Ele é uma pessoa com uma compulsão à organização
e ao cumprimento de prazos. Neste momento, prepara um relatório
desnecessário e com uma antecedência de três
meses. Seu minucioso trabalho é interrompido por uma voz
conhecida, que surge de repente.
Uchoa, preciso saber do Cunnings, já...
Jesse! Digo, Trapaceiro... Olha, o Jack está envolvido
em um negócio e não posso dar informações
a ninguém...
Deixa de ser tapado, Jota. Eu sei que o Jack está
envolvido na importação de mão-de-obra. Estou
sabendo do esquema dos imigrantes ilegais. O que acontece é
que preciso saber por onde vai ser a entrada dos trabalhadores
hoje.
Como eu disse, cara, não posso te dizer isso...
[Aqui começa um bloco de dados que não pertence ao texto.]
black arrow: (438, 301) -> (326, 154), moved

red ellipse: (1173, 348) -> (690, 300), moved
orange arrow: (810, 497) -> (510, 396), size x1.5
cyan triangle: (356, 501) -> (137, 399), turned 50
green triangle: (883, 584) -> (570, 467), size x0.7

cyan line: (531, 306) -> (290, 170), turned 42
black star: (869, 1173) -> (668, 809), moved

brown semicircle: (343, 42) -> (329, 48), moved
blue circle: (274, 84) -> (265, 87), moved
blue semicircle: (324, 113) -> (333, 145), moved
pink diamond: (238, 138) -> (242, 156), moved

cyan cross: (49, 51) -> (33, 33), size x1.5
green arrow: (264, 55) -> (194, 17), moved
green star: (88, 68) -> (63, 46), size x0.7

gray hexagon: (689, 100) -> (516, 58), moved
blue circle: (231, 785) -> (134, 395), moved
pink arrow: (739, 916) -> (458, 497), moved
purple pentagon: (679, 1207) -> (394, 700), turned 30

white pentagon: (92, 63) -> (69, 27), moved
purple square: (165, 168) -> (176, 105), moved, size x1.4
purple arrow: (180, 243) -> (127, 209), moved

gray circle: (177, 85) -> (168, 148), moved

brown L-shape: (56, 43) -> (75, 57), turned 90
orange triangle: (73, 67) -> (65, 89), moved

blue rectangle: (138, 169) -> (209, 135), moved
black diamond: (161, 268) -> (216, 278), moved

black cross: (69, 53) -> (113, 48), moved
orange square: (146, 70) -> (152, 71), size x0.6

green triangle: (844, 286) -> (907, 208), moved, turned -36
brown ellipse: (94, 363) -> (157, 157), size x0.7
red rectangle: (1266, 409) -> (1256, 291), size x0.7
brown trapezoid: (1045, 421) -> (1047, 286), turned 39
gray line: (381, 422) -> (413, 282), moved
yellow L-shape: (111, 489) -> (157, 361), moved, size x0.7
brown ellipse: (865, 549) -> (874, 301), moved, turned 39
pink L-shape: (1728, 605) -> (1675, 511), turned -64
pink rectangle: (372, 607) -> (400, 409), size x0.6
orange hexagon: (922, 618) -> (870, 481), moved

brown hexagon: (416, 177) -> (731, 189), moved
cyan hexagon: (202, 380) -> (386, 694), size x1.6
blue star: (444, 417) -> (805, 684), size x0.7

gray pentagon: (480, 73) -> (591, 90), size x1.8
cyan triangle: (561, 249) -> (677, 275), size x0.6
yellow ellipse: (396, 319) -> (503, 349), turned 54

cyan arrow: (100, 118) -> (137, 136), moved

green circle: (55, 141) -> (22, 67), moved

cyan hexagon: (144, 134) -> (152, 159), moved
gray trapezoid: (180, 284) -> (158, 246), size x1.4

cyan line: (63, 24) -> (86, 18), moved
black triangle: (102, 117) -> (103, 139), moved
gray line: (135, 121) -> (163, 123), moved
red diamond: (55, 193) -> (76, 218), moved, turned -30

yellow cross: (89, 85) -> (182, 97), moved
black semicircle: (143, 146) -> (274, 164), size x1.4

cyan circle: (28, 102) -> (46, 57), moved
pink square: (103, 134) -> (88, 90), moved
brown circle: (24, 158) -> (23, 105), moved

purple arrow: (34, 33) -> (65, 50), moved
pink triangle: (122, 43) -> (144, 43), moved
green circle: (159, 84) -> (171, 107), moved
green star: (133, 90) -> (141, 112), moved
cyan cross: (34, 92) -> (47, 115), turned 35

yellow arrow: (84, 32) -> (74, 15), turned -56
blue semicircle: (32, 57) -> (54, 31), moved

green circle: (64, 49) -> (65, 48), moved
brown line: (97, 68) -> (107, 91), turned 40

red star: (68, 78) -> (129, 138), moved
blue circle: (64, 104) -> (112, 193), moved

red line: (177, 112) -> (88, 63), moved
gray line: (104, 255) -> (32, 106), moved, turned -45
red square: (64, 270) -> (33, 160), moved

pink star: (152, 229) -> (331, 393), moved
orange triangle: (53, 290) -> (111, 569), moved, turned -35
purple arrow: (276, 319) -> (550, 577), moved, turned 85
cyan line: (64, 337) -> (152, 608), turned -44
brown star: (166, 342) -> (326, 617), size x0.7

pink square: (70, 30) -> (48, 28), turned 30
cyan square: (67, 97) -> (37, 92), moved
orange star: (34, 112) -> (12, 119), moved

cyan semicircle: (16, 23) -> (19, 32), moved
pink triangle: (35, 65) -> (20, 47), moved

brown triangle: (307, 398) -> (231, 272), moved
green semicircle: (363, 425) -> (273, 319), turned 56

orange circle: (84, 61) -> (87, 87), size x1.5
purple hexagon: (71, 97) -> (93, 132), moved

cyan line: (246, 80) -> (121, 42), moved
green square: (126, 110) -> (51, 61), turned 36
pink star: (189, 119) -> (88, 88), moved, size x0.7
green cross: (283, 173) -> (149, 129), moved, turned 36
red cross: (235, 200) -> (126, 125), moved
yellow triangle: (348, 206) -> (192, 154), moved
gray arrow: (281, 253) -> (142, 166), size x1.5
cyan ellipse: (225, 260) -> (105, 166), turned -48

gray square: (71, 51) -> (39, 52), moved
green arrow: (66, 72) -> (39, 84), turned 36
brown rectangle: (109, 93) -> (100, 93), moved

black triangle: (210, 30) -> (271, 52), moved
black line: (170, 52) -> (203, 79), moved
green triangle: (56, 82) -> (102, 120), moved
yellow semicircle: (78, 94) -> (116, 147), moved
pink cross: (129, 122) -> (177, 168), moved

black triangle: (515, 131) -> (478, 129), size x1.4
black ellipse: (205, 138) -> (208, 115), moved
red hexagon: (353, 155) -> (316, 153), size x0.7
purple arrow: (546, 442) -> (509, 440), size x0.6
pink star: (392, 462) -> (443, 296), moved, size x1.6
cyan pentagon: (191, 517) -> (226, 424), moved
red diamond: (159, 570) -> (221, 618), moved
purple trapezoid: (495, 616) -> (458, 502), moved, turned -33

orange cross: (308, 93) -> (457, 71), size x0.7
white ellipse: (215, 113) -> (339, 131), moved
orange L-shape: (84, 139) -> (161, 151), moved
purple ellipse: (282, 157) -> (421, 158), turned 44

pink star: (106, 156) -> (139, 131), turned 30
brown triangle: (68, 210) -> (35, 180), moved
Você é que não está entendendo.
Tem gente que já sabe de tudo. O Arqueiro Verde está
nessa. Ele já sabe do Cunnings e está indo fazer
uma tocaia para pegar o cara. Eu preciso saber onde ele vai estar
para poder avisá-lo.
Meu Deus! O Arqueiro? Dizem que ele tem uma flecha especial
que apaga a memória da galera... Cara, vamos avisar o Jack,
ele vai receber uma carga no quilômetro sete da interestadual...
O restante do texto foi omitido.